Габриэль была столь увлечена, что на часы она вовсе не смотрела. Она забыла о времени, о том, что у неё сейчас идёт экзамен, о том, что через несколько рядов от неё сидят Джоанна и Мелисса, что в сумке её, оставленной за порогом, лежит блокнот, в чьём сердце находится обличающий её портрет Эстелла, она забыла даже о том, кто она такая, потому что все её помыслы и самое её дыхание заменило дело, которым она увлечённо замечалась сейчас. Она перелетала тоненькой ручкой по белой бумаге. Первая часть осталась далеко позади, теперь Габриэль увлечённо сражалась со следующим этапом. Это сражение можно было охарактеризовать следующим образом: Габриэль, вооружённая своими знаниями, умом и пониманием предмета, победоносно наступала, а этап трусливо прятался на своих позициях, изредка делая неудачные вылазки и эти позиции одну за другой оставляя. Габриэль шептала про себя сумасшедшим голосом: «Как легко… Боже правый, как же это легко… как детская задачка…»

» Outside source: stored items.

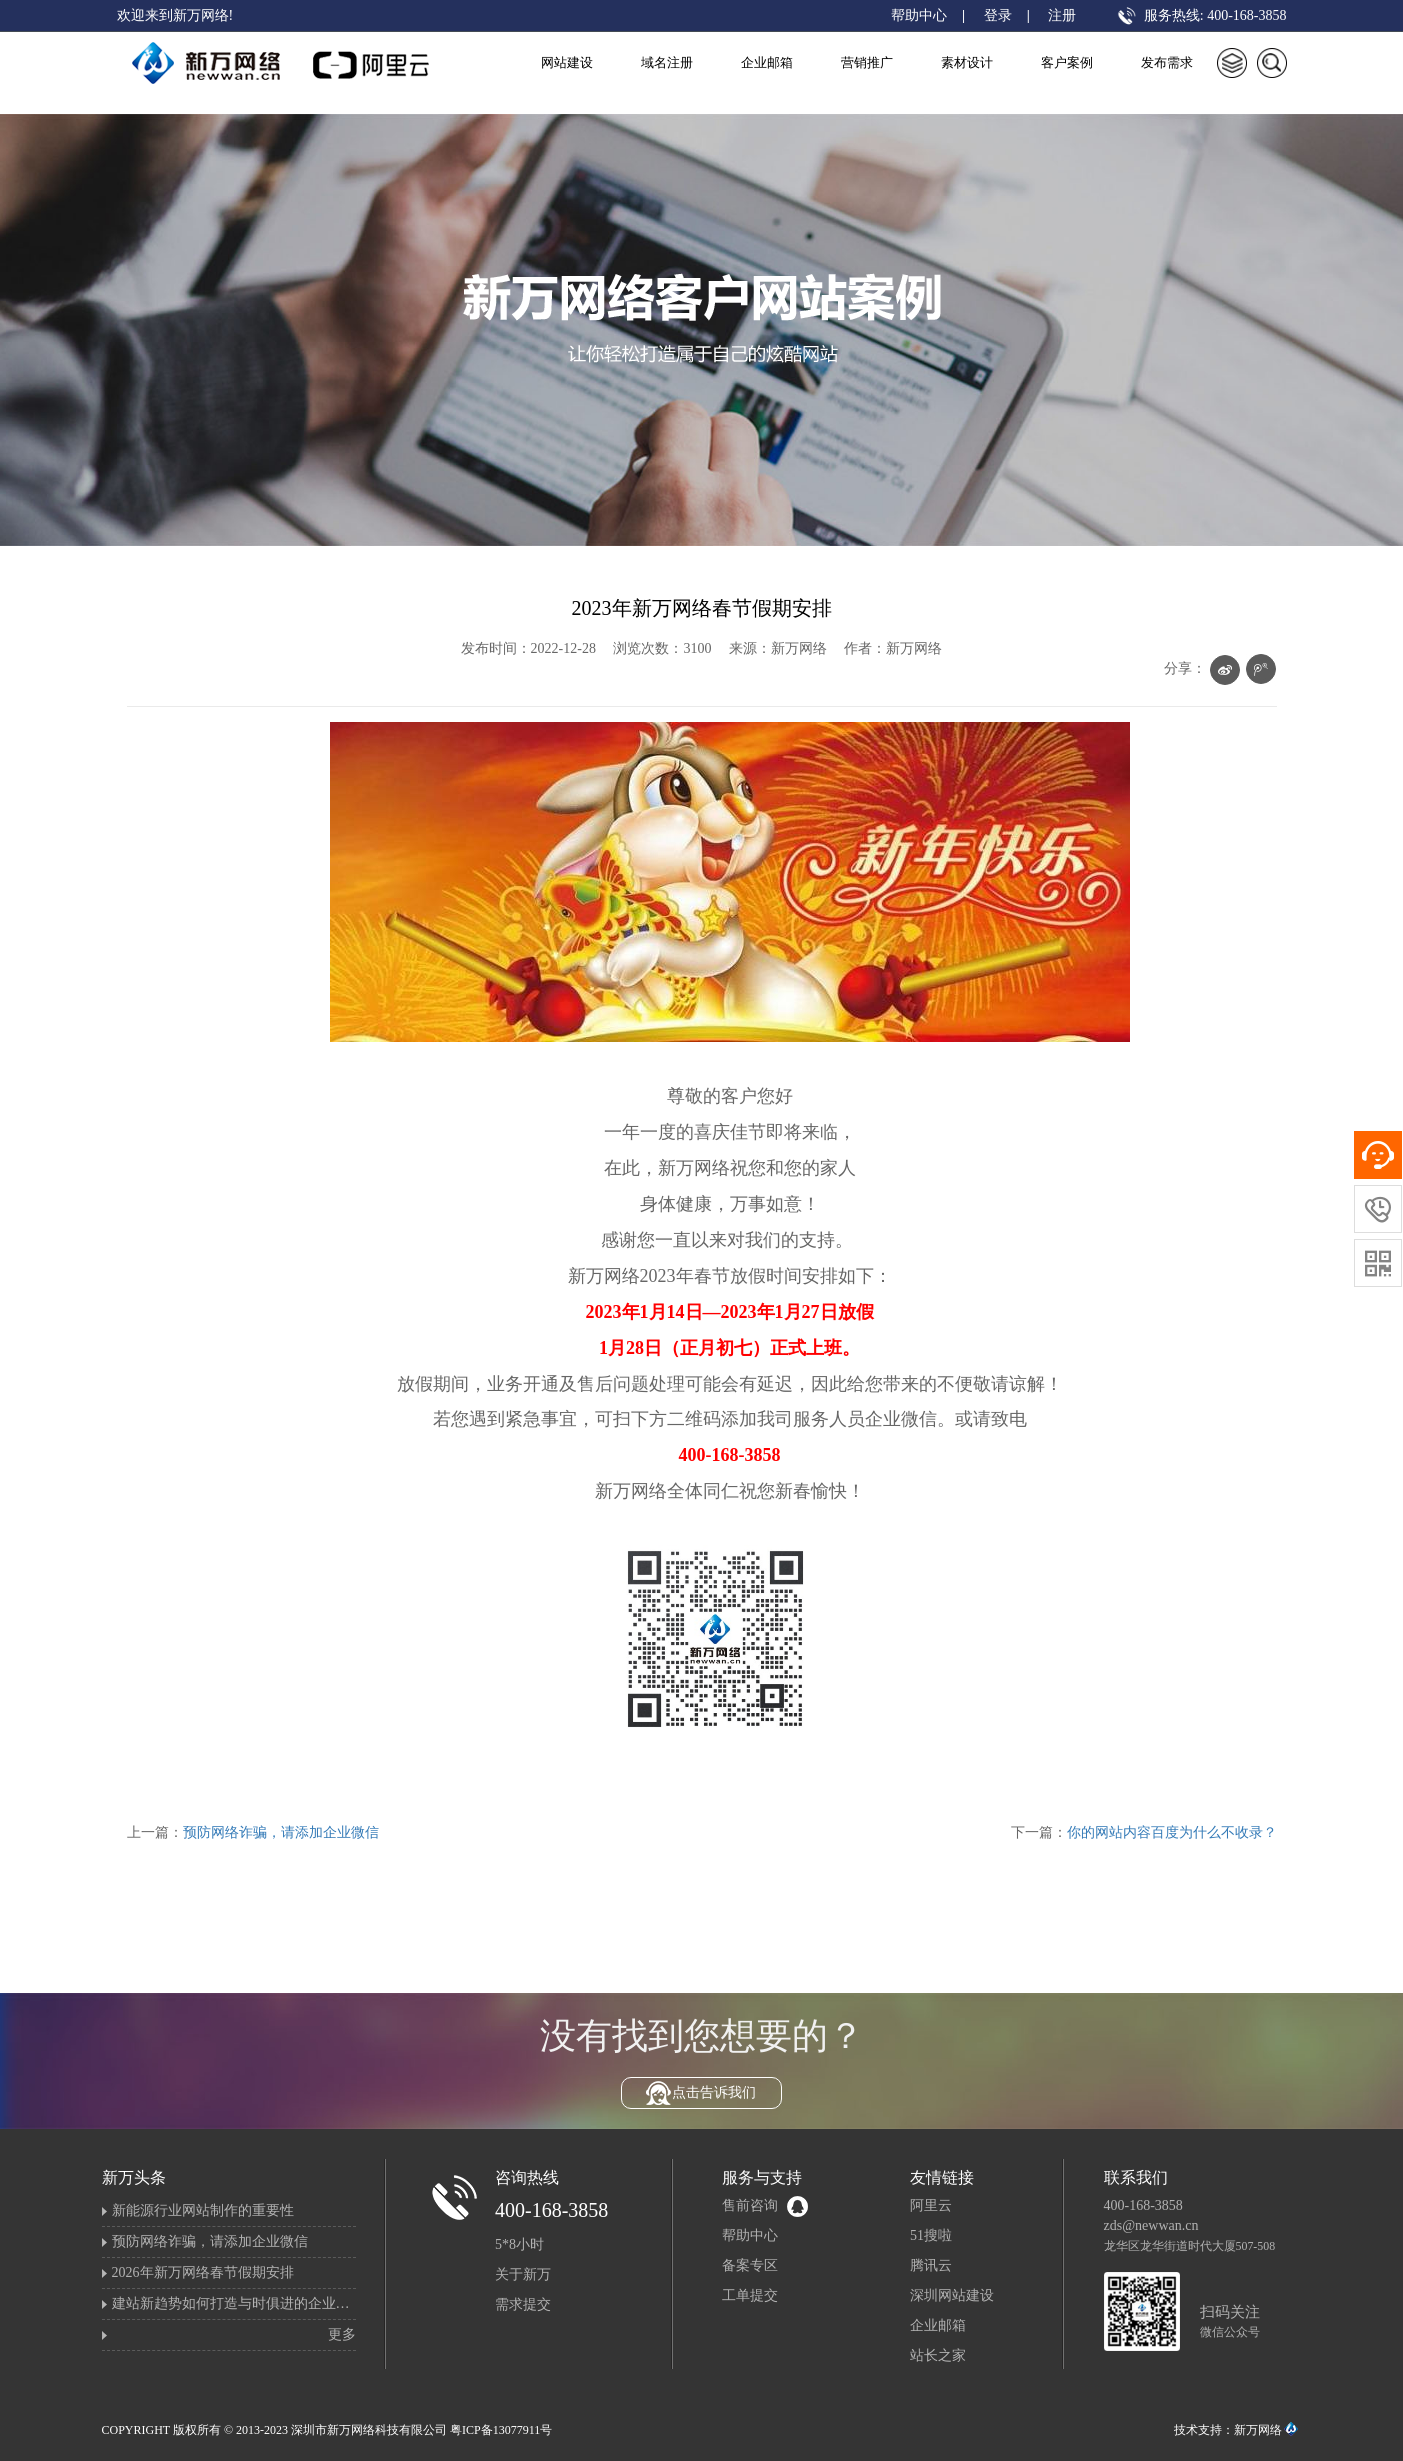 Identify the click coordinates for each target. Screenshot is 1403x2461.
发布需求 (1167, 62)
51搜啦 (931, 2235)
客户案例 (1067, 62)
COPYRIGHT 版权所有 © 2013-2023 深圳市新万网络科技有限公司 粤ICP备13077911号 (327, 2430)
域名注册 (667, 62)
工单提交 (750, 2295)
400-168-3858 (551, 2210)
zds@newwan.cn (1151, 2225)
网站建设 (567, 62)
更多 (342, 2334)
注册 (1062, 15)
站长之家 (938, 2355)
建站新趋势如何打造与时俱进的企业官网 (238, 2303)
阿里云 (931, 2205)
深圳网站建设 (952, 2295)
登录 (998, 15)
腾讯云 (931, 2265)
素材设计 (967, 62)
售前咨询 (750, 2205)
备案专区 (750, 2265)
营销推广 (867, 62)
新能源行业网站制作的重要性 (203, 2210)
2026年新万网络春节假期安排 (203, 2272)
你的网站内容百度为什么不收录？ (1172, 1832)
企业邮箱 (767, 62)
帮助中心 (919, 15)
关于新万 (523, 2274)
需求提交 (523, 2304)
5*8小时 (519, 2244)
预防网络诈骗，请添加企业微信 (281, 1832) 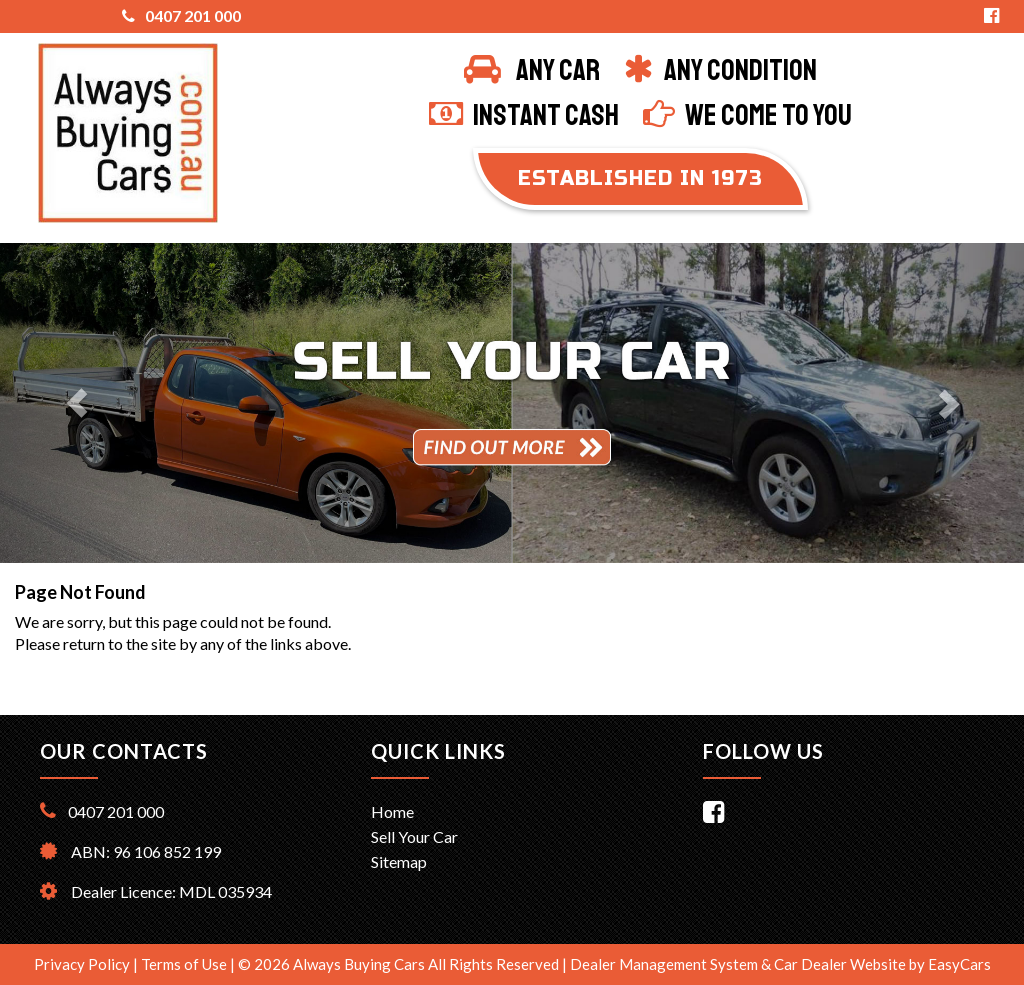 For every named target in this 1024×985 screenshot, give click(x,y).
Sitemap (399, 861)
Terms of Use (185, 964)
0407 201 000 (181, 15)
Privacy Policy (83, 964)
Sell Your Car (414, 836)
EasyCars (959, 964)
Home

Мистер Сёрдж подозрительно поглядывал на Габриэль поверх бумаг. Только она, не замечая его слежки и приникнув к парте, продолжала увлечённо писать, считать и тихонько, с удивлением, восклицать, когда неожиданное и такое простое решение снисходило к ней в голову.
Так текло время. Барбара с отсутствующим видом смотрела в спину Гордона Фэя, сидевшего впереди неё с опущенной головой и с ненавистью раздиравшего взглядом шестнадцатый вопрос первой части. Мелисса взволнованно кусала ручку. Дэвид Ди, напротив, с увлечением перелистнул ещё один лист вперёд и приступил к выполнению третьей части. Амелия Факт изредка шмыгала носом и мигала покрасневшими глазами, но уверенно работала, лишь изредка останавливаясь, но для того, чтобы посмотреть на часы и вновь склонить голову. Джоанна сосредоточенно загибала пальцы и что-то пришёптывала себе под нос одними губами. Джессика Лоуренс беззвучно плакала, выражение её лица представляло собой смесь страха, отчаяния и боли. Мистер Сёрдж просматривал какие-то документы, лежавшие на его столе перед студентами ближайшего к нему ряда, и тоже, видимо, о чём-то напряжённо размышлял, судя по упорному блеску, что появился у него в глазах, и по заметнее других прорезавшейся складке на его жёлтом, словно старый пергамент, лбу. Временами мистер Сёрдж отвлекался от своих размышлений, осматривал класс и, по всей видимости, всем довольный, снова погружался в просматривание документа, которым он был занят столь же серьёзно, сколь и его ученики – экзаменационной работой.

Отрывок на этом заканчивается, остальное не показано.